Segment Start: Data shown

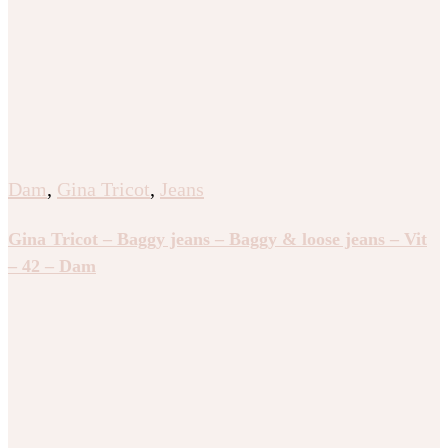
Dam
,
Gina Tricot
,
Jeans
Gina Tricot – Baggy jeans – Baggy & loose jeans – Vit
– 42 – Dam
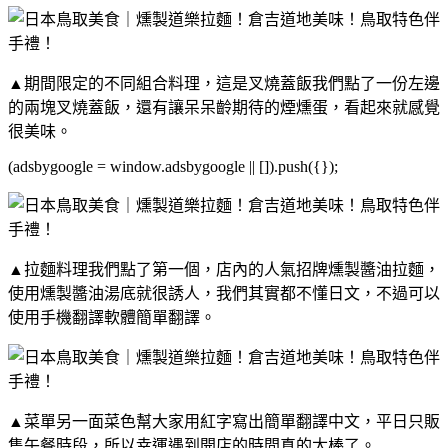
▲期間限定的不同組合料理，這是叉燒蓋飯我們點了一份左邊
的兩塊叉燒蓋飯，還有讓呆呆齡期待的煙燻蛋，看起來就感覺
很美味。
(adsbygoogle = window.adsbygoogle || []).push({});
▲拉麵料理我們點了第一個，店內的人氣招牌燻製醬油拉麵，
使用燻製醬油湯底就很誘人，我們其實都不懂日文，不過可以
使用手機翻譯軟體簡單翻譯。
▲菜單另一面菜色幫大家用紅字寫出簡單翻譯中文，平日只販
售午餐時段，所以幸運遇到開店的時間真的太棒了。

Segment End: Data shown

§ **Task instructions**
Starting at the line that contains "的兩塊叉燒蓋飯，還有讓呆呆齡期待的煙燻蛋，看起來就感覺", copy every line down to the last line of the records above, exactly as written.

§ **Exercise answer**
的兩塊叉燒蓋飯，還有讓呆呆齡期待的煙燻蛋，看起來就感覺
很美味。
(adsbygoogle = window.adsbygoogle || []).push({});
▲拉麵料理我們點了第一個，店內的人氣招牌燻製醬油拉麵，
使用燻製醬油湯底就很誘人，我們其實都不懂日文，不過可以
使用手機翻譯軟體簡單翻譯。
▲菜單另一面菜色幫大家用紅字寫出簡單翻譯中文，平日只販
售午餐時段，所以幸運遇到開店的時間真的太棒了。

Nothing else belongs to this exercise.